> [TASK DESCRIPTION]: Look through the entries below for the string "Issues", and copy each line where it is found.
┌────────
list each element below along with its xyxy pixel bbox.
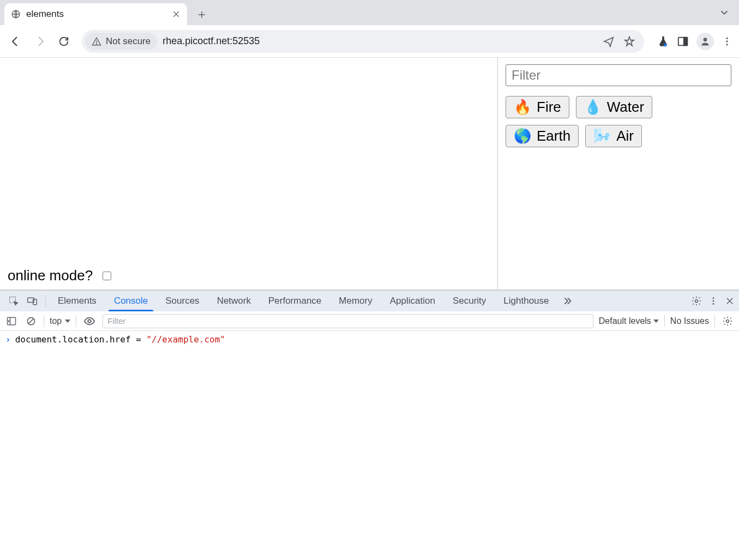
console-settings-button[interactable] xyxy=(720,316,735,327)
devtools-tab-memory[interactable]: Memory xyxy=(330,291,381,311)
devtools-tab-sources[interactable]: Sources xyxy=(157,291,208,311)
element-button-earth[interactable]: 🌎Earth xyxy=(506,125,579,147)
new-tab-button[interactable] xyxy=(194,7,210,23)
code-prefix: document.location.href = xyxy=(15,334,147,345)
svg-point-15 xyxy=(713,303,714,305)
devtools-menu-button[interactable] xyxy=(708,296,718,306)
close-icon[interactable] xyxy=(172,10,181,19)
side-panel-icon[interactable] xyxy=(677,35,689,47)
water-icon: 💧 xyxy=(584,99,602,116)
execution-context-selector[interactable]: top xyxy=(50,316,70,326)
svg-point-14 xyxy=(713,300,714,302)
page-content: online mode? 🔥Fire💧Water🌎Earth🌬️Air xyxy=(0,58,739,290)
browser-tab[interactable]: elements xyxy=(4,3,187,25)
inspect-element-button[interactable] xyxy=(4,291,23,311)
issues-label: No Issues xyxy=(670,316,709,326)
clear-console-button[interactable] xyxy=(24,316,38,327)
element-label: Water xyxy=(607,99,644,116)
online-mode-label: online mode? xyxy=(8,267,93,284)
devtools-close-button[interactable] xyxy=(725,296,735,306)
warning-icon xyxy=(92,37,101,46)
svg-point-12 xyxy=(695,300,698,303)
profile-button[interactable] xyxy=(696,33,714,50)
dropdown-icon xyxy=(653,320,659,323)
svg-point-19 xyxy=(726,320,729,322)
devtools-tab-elements[interactable]: Elements xyxy=(49,291,105,311)
console-output[interactable]: › document.location.href = "//example.co… xyxy=(0,331,739,560)
element-label: Earth xyxy=(537,128,570,144)
devtools-tab-security[interactable]: Security xyxy=(444,291,495,311)
fire-icon: 🔥 xyxy=(514,99,531,116)
filter-input[interactable] xyxy=(506,64,731,86)
online-mode-checkbox[interactable] xyxy=(103,272,111,280)
devtools-tab-application[interactable]: Application xyxy=(381,291,444,311)
devtools-tab-network[interactable]: Network xyxy=(208,291,260,311)
console-filter-input[interactable] xyxy=(103,314,593,328)
tab-search-button[interactable] xyxy=(718,7,730,19)
earth-icon: 🌎 xyxy=(514,128,531,144)
console-input-line: › document.location.href = "//example.co… xyxy=(5,334,734,345)
console-code: document.location.href = "//example.com" xyxy=(15,334,225,345)
element-button-air[interactable]: 🌬️Air xyxy=(585,125,642,147)
svg-point-8 xyxy=(726,44,728,45)
browser-toolbar: Not secure rhea.picoctf.net:52535 xyxy=(0,25,739,58)
console-toolbar: top Default levels No Issues xyxy=(0,311,739,331)
element-button-fire[interactable]: 🔥Fire xyxy=(506,96,569,118)
address-bar[interactable]: Not secure rhea.picoctf.net:52535 xyxy=(82,30,644,53)
svg-point-13 xyxy=(713,297,714,299)
online-mode-row: online mode? xyxy=(8,267,113,284)
device-toolbar-button[interactable] xyxy=(23,291,41,311)
console-prompt-icon: › xyxy=(5,334,11,345)
devtools-settings-button[interactable] xyxy=(691,296,702,306)
context-label: top xyxy=(50,316,62,326)
page-left-pane: online mode? xyxy=(0,58,497,290)
security-chip[interactable]: Not secure xyxy=(85,33,157,50)
log-levels-label: Default levels xyxy=(599,316,651,326)
element-label: Fire xyxy=(537,99,561,116)
page-right-pane: 🔥Fire💧Water🌎Earth🌬️Air xyxy=(498,58,739,290)
url-text: rhea.picoctf.net:52535 xyxy=(163,35,597,47)
devtools-tabstrip: ElementsConsoleSourcesNetworkPerformance… xyxy=(0,291,739,311)
person-icon xyxy=(700,36,711,47)
code-string: "//example.com" xyxy=(146,334,225,345)
security-label: Not secure xyxy=(106,36,151,47)
browser-tabstrip: elements xyxy=(0,0,739,25)
devtools-panel: ElementsConsoleSourcesNetworkPerformance… xyxy=(0,290,739,560)
svg-point-18 xyxy=(88,320,92,323)
chrome-menu-button[interactable] xyxy=(722,36,732,47)
devtools-tab-console[interactable]: Console xyxy=(105,291,157,311)
more-tabs-button[interactable] xyxy=(558,291,576,311)
element-label: Air xyxy=(616,128,634,144)
toggle-sidebar-button[interactable] xyxy=(4,316,19,327)
log-levels-selector[interactable]: Default levels xyxy=(599,316,659,326)
elements-list: 🔥Fire💧Water🌎Earth🌬️Air xyxy=(506,96,731,147)
tab-title: elements xyxy=(26,9,166,20)
air-icon: 🌬️ xyxy=(593,128,611,144)
live-expression-button[interactable] xyxy=(82,315,97,327)
globe-icon xyxy=(11,9,21,19)
labs-icon[interactable] xyxy=(657,35,669,47)
devtools-tab-lighthouse[interactable]: Lighthouse xyxy=(495,291,557,311)
svg-point-2 xyxy=(664,43,667,46)
back-button[interactable] xyxy=(7,32,25,51)
dropdown-icon xyxy=(65,320,70,323)
svg-point-1 xyxy=(96,43,97,44)
forward-button[interactable] xyxy=(31,32,49,51)
devtools-tab-performance[interactable]: Performance xyxy=(260,291,330,311)
svg-point-7 xyxy=(726,40,728,42)
svg-rect-4 xyxy=(684,37,687,45)
element-button-water[interactable]: 💧Water xyxy=(576,96,652,118)
send-icon[interactable] xyxy=(603,35,615,47)
svg-point-6 xyxy=(726,37,728,39)
svg-point-5 xyxy=(704,38,707,41)
reload-button[interactable] xyxy=(55,32,73,51)
bookmark-icon[interactable] xyxy=(623,35,635,47)
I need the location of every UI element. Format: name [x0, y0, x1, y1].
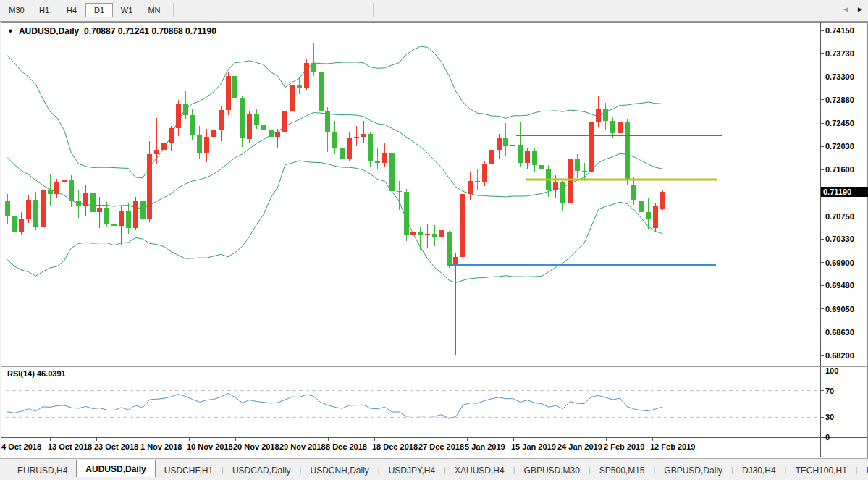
date-tick-label: 29 Nov 2018: [279, 442, 326, 451]
date-tick-label: 20 Nov 2018: [233, 442, 279, 451]
chart-tab-sp500-m15[interactable]: SP500,M15: [591, 463, 654, 478]
chart-title: ▼AUDUSD,Daily 0.70887 0.71241 0.70868 0.…: [7, 26, 216, 36]
timeframe-toolbar: M30H1H4D1W1MN: [0, 0, 868, 22]
chart-tab-usdcad-daily[interactable]: USDCAD,Daily: [224, 463, 300, 478]
price-tick-label: 0.72030: [825, 142, 854, 151]
timeframe-button-h4[interactable]: H4: [58, 3, 85, 17]
price-tick-label: 0.69050: [825, 305, 854, 313]
symbol-dropdown-icon[interactable]: ▼: [7, 28, 14, 35]
tab-scroll-left-icon[interactable]: ◄: [842, 5, 849, 13]
price-tick-label: 0.73730: [825, 49, 854, 58]
chart-tab-gbpusd-daily[interactable]: GBPUSD,Daily: [655, 463, 731, 478]
chart-tab-uko[interactable]: UKO: [858, 463, 868, 478]
price-tick-label: 0.72880: [825, 96, 854, 104]
date-tick-label: 27 Dec 2018: [418, 442, 464, 451]
chart-tab-eurusd-h4[interactable]: EURUSD,H4: [9, 463, 76, 478]
chart-symbol-period: AUDUSD,Daily: [19, 26, 79, 36]
chart-window: [1, 22, 868, 458]
chart-tab-usdjpy-h4[interactable]: USDJPY,H4: [380, 463, 444, 478]
chart-ohlc-readout: 0.70887 0.71241 0.70868 0.71190: [84, 26, 216, 36]
chart-tab-dj30-h4[interactable]: DJ30,H4: [733, 463, 785, 478]
date-tick-label: 1 Nov 2018: [140, 442, 182, 451]
date-tick-label: 8 Dec 2018: [326, 442, 367, 451]
chart-tab-usdcnh-daily[interactable]: USDCNH,Daily: [301, 463, 377, 478]
price-tick-label: 0.70330: [825, 235, 854, 243]
date-tick-label: 5 Jan 2019: [465, 442, 505, 451]
date-tick-label: 24 Jan 2019: [557, 442, 602, 451]
date-tick-label: 10 Nov 2018: [187, 442, 233, 451]
price-tick-label: 0.73300: [825, 72, 854, 81]
price-tick-label: 0.68200: [825, 351, 854, 360]
date-tick-label: 4 Oct 2018: [1, 442, 41, 451]
price-tick-label: 0.70750: [825, 212, 854, 221]
window-bottom-strip: [0, 477, 868, 480]
rsi-tick-label: 70: [825, 387, 834, 395]
price-tick-label: 0.68630: [825, 328, 854, 337]
chart-tab-audusd-daily[interactable]: AUDUSD,Daily: [76, 460, 155, 478]
rsi-tick-label: 30: [825, 413, 834, 421]
price-tick-label: 0.72450: [825, 119, 854, 127]
price-tick-label: 0.69900: [825, 258, 854, 267]
chart-tab-tech100-h1[interactable]: TECH100,H1: [786, 463, 855, 478]
tab-scroll-arrows: ◄►: [842, 5, 864, 13]
timeframe-button-w1[interactable]: W1: [113, 3, 140, 17]
date-tick-label: 18 Dec 2018: [372, 442, 418, 451]
chart-tab-xauusd-h4[interactable]: XAUUSD,H4: [446, 463, 513, 478]
timeframe-button-m30[interactable]: M30: [3, 3, 30, 17]
date-tick-label: 15 Jan 2019: [511, 442, 556, 451]
tab-scroll-right-icon[interactable]: ►: [856, 5, 864, 13]
current-price-tag: 0.71190: [821, 187, 868, 197]
date-tick-label: 2 Feb 2019: [604, 442, 644, 451]
price-tick-label: 0.71600: [825, 165, 854, 174]
timeframe-button-d1[interactable]: D1: [85, 3, 113, 17]
date-tick-label: 12 Feb 2019: [650, 442, 695, 451]
date-tick-label: 13 Oct 2018: [48, 442, 92, 451]
toolbar-separator: [173, 3, 174, 17]
timeframe-button-h1[interactable]: H1: [30, 3, 58, 17]
chart-tab-gbpusd-m30[interactable]: GBPUSD,M30: [515, 463, 589, 478]
rsi-tick-label: 0: [825, 433, 830, 442]
rsi-indicator-label: RSI(14) 46.0391: [7, 369, 66, 378]
date-tick-label: 23 Oct 2018: [94, 442, 138, 451]
price-tick-label: 0.74150: [825, 26, 854, 35]
chart-tab-usdchf-h1[interactable]: USDCHF,H1: [156, 463, 222, 478]
rsi-tick-label: 100: [825, 366, 838, 375]
chart-tabbar: EURUSD,H4AUDUSD,DailyUSDCHF,H1|USDCAD,Da…: [0, 458, 868, 478]
price-tick-label: 0.69480: [825, 281, 854, 290]
toolbar-separator: [373, 3, 374, 17]
timeframe-button-mn[interactable]: MN: [140, 3, 168, 17]
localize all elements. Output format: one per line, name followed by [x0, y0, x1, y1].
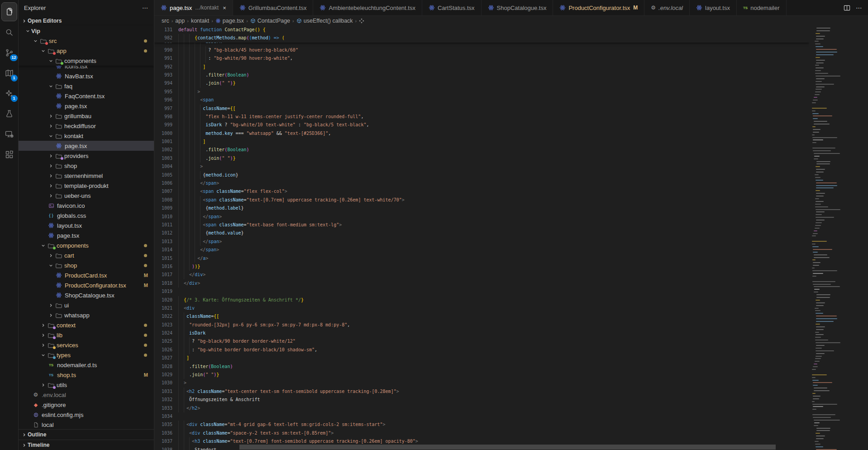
└────────
> [EXERCISE SOLUTION]:
issues-label: No Issues xyxy=(670,316,709,326)
console-toolbar: top Default levels No Issues xyxy=(0,311,739,331)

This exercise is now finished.